Study material START

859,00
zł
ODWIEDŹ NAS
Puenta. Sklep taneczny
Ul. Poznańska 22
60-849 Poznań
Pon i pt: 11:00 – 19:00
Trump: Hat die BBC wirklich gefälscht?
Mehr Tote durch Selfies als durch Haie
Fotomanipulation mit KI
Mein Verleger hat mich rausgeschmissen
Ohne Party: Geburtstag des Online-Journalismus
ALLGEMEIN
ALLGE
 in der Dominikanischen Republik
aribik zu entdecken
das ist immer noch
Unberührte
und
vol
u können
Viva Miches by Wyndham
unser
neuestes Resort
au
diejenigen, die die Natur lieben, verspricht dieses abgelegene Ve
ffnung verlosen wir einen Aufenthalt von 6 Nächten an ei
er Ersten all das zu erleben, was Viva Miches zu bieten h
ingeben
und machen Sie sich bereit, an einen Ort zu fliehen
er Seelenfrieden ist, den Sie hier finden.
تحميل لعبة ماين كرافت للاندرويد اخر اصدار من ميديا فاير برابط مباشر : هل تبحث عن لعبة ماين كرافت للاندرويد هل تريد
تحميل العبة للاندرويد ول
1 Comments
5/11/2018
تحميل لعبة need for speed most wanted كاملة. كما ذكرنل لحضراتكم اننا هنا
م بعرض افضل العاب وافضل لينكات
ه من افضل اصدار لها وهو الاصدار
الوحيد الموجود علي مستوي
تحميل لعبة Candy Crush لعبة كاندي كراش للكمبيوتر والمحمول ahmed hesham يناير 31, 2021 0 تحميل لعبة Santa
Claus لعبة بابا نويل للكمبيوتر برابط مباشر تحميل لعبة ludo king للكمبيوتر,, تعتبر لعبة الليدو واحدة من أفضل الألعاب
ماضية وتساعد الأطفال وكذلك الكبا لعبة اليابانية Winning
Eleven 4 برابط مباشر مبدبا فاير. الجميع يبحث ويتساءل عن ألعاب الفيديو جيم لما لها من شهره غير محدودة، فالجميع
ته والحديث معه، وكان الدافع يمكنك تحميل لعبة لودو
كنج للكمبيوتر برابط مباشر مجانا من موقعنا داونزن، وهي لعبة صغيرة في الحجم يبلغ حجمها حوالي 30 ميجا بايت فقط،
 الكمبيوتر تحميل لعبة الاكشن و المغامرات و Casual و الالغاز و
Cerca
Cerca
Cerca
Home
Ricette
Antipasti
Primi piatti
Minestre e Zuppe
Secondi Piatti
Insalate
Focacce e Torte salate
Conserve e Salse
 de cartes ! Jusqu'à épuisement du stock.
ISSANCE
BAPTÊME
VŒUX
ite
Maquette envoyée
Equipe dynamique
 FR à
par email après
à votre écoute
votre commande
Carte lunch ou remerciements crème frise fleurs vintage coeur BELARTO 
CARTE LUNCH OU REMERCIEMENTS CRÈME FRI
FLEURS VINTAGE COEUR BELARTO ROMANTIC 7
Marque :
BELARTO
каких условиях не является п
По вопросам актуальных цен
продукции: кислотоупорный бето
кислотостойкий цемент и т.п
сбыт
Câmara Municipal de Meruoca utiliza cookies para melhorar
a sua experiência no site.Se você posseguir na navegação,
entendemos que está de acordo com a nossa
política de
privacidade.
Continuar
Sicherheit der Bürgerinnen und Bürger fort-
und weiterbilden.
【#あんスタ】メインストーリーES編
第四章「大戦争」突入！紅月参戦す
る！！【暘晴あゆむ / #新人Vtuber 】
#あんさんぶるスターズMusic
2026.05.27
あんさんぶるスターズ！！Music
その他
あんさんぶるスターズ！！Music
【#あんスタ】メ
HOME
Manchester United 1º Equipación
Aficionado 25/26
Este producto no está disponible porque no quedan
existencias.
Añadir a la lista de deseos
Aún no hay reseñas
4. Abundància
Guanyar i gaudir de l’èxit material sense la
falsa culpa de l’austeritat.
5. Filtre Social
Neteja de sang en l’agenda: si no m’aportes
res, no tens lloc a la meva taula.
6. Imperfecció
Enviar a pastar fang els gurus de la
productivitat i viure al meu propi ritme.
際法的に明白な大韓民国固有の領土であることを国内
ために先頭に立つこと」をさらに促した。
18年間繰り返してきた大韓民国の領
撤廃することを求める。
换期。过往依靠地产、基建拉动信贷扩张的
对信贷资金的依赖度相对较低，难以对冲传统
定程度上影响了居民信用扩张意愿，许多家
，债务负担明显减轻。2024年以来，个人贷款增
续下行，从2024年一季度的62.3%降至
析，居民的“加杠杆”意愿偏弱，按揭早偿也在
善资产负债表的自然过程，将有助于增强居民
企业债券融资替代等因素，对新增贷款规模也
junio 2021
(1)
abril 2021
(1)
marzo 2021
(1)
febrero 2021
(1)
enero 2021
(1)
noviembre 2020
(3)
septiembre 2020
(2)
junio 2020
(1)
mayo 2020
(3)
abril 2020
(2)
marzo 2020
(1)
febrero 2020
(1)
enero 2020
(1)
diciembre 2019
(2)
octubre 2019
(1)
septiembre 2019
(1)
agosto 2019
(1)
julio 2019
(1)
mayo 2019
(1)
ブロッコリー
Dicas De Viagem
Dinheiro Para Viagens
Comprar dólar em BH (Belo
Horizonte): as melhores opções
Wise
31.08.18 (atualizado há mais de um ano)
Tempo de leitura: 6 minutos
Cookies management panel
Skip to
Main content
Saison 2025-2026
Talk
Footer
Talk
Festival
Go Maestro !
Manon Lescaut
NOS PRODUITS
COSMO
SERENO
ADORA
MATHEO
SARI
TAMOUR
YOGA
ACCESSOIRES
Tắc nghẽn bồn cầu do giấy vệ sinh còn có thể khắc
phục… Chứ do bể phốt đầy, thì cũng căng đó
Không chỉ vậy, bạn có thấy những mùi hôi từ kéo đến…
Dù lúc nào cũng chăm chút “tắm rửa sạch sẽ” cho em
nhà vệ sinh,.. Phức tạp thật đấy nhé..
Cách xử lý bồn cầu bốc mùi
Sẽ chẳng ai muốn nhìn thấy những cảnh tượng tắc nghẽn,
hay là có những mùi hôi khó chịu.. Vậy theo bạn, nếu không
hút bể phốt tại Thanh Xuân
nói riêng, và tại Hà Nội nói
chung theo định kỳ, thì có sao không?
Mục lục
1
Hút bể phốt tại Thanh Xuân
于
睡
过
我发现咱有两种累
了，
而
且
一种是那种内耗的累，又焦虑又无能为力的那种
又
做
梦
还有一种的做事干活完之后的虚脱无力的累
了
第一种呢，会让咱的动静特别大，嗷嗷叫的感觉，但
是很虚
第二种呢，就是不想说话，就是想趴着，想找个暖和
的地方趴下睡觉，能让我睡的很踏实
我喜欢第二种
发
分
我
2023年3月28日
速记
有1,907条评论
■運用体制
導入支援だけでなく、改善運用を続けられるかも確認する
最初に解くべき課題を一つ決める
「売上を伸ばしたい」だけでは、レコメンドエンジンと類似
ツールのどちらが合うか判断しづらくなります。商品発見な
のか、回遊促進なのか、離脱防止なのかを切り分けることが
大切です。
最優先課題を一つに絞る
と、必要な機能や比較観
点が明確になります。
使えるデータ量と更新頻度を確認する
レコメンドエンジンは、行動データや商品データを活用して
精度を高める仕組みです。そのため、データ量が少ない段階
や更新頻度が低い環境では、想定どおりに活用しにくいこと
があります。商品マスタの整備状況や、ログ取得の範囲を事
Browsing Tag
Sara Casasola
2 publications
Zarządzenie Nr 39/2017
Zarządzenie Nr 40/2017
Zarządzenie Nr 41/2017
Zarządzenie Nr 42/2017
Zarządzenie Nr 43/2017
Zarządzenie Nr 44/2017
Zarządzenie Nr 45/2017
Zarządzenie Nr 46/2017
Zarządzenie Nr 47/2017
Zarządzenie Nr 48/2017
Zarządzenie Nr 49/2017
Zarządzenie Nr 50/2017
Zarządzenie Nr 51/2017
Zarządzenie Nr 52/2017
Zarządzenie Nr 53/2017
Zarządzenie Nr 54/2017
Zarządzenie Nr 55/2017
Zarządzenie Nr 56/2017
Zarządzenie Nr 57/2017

Study material END

* _Work request_
Among the records above, a stretch begins at the line containing "Manon Lescaut" and ends at the line containing "Không chỉ vậy, bạn". Restate that stretch word for word, and nothing else.

* _Expected answer_
Manon Lescaut
NOS PRODUITS
COSMO
SERENO
ADORA
MATHEO
SARI
TAMOUR
YOGA
ACCESSOIRES
Tắc nghẽn bồn cầu do giấy vệ sinh còn có thể khắc
phục… Chứ do bể phốt đầy, thì cũng căng đó
Không chỉ vậy, bạn có thấy những mùi hôi từ kéo đến…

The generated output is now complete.